• [WORK ORDER]
Using the entries below, return word for word the lines from the one containing "TOP Media (52, 1850)" up to and including the last.

• [INFORMATION SUPPLIED]

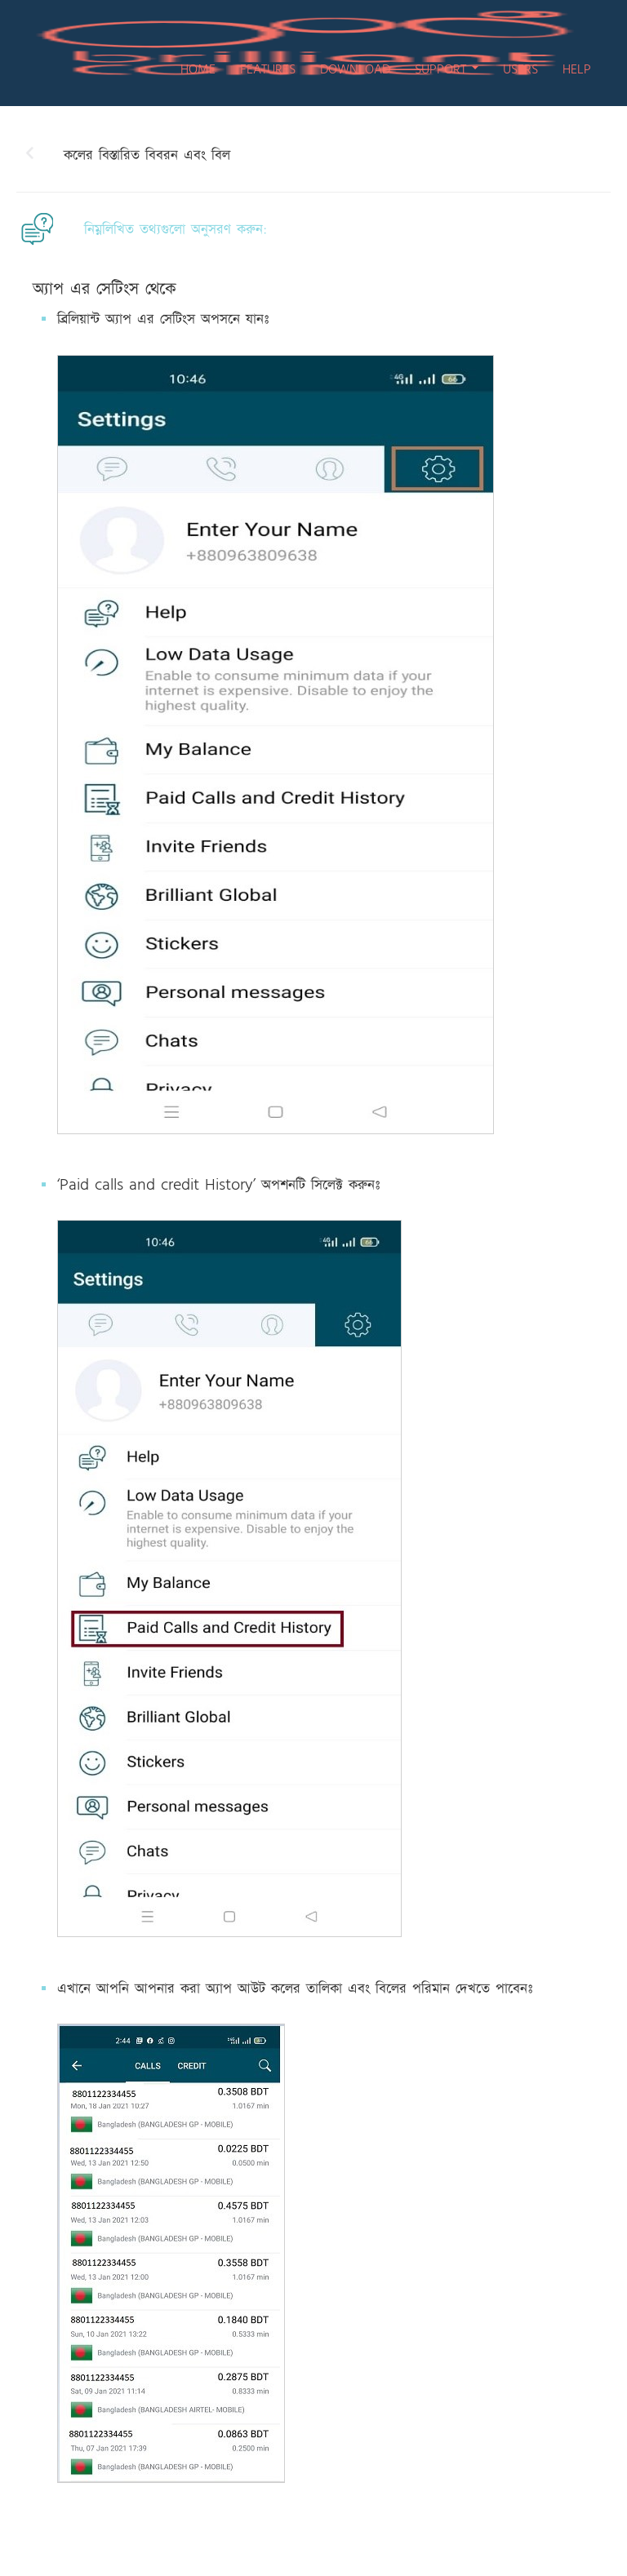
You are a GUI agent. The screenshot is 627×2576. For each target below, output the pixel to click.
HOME (198, 69)
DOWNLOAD (355, 69)
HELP (577, 69)
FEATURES (268, 69)
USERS (520, 69)
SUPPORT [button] (446, 69)
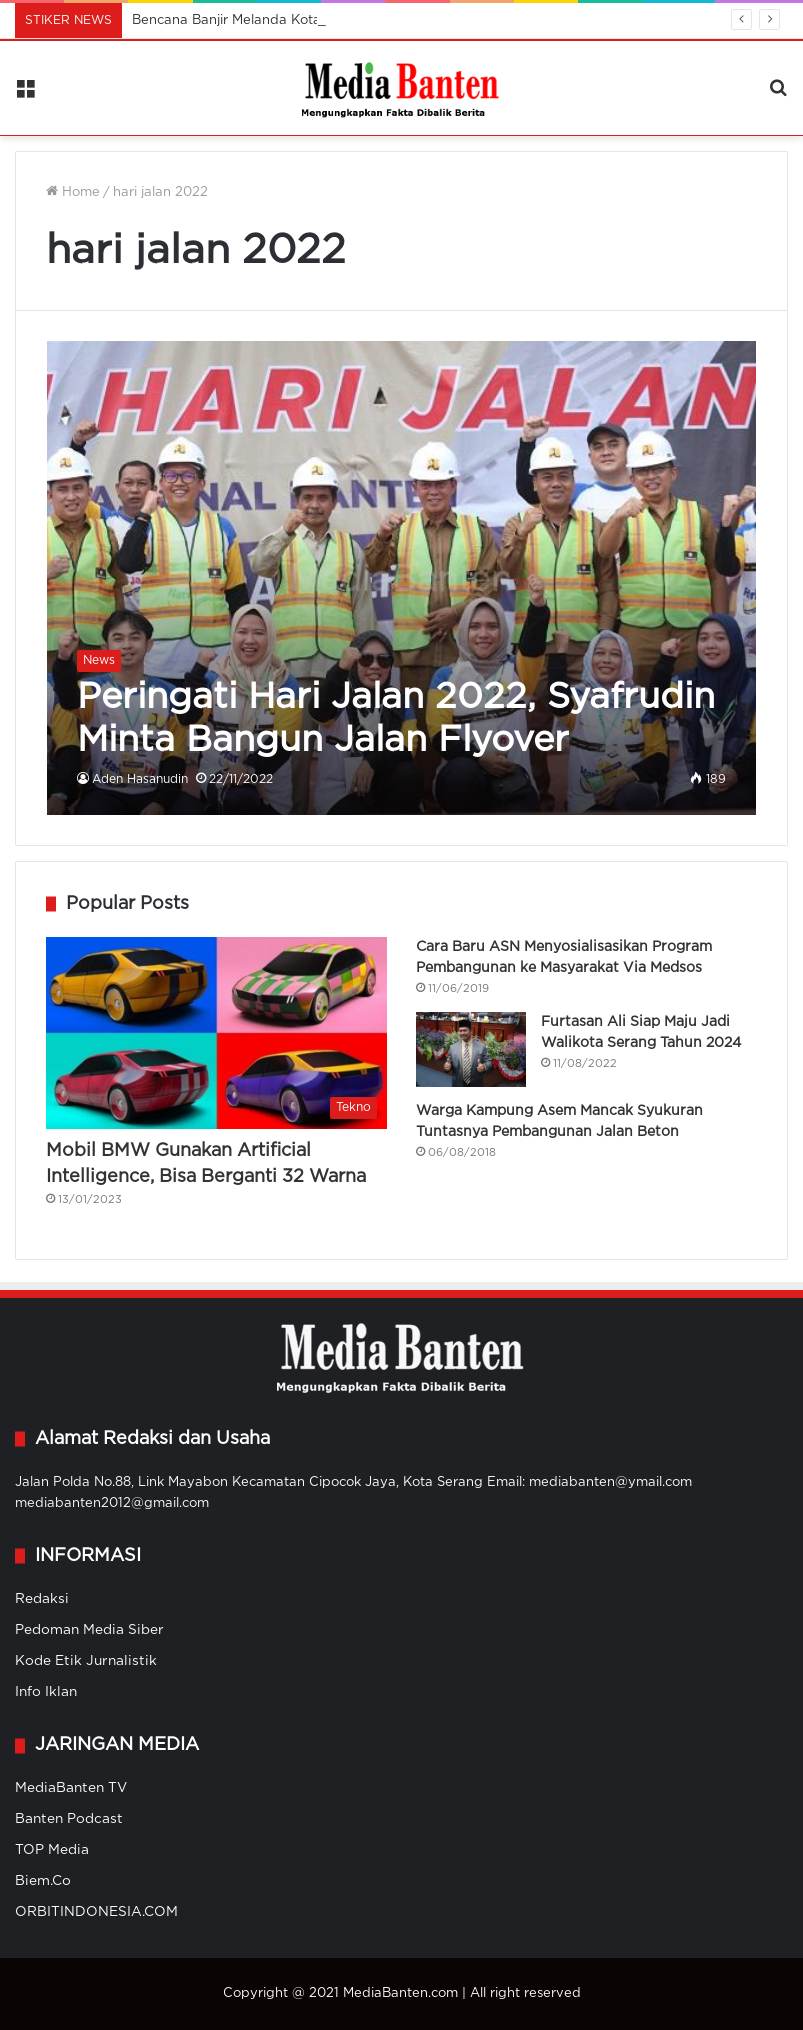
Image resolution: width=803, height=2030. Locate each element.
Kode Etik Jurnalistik (86, 1661)
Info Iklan (46, 1692)
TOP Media (52, 1850)
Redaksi (42, 1599)
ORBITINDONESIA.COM (96, 1912)
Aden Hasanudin (140, 779)
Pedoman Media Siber (89, 1630)
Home (73, 192)
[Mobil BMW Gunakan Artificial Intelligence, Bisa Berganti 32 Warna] (216, 1033)
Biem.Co (43, 1881)
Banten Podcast (69, 1819)
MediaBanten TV (71, 1788)
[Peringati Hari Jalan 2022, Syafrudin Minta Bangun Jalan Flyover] (402, 577)
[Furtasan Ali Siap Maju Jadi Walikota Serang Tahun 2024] (471, 1049)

• [REPLY]
TOP Media (52, 1850)
Redaksi (42, 1599)
ORBITINDONESIA.COM (96, 1912)
Aden Hasanudin (140, 779)
Pedoman Media Siber (89, 1630)
Home (73, 192)
[Mobil BMW Gunakan Artificial Intelligence, Bisa Berganti 32 Warna] (216, 1033)
Biem.Co (43, 1881)
Banten Podcast (69, 1819)
MediaBanten TV (71, 1788)
[Peringati Hari Jalan 2022, Syafrudin Minta Bangun Jalan Flyover] (402, 577)
[Furtasan Ali Siap Maju Jadi Walikota Serang Tahun 2024] (471, 1049)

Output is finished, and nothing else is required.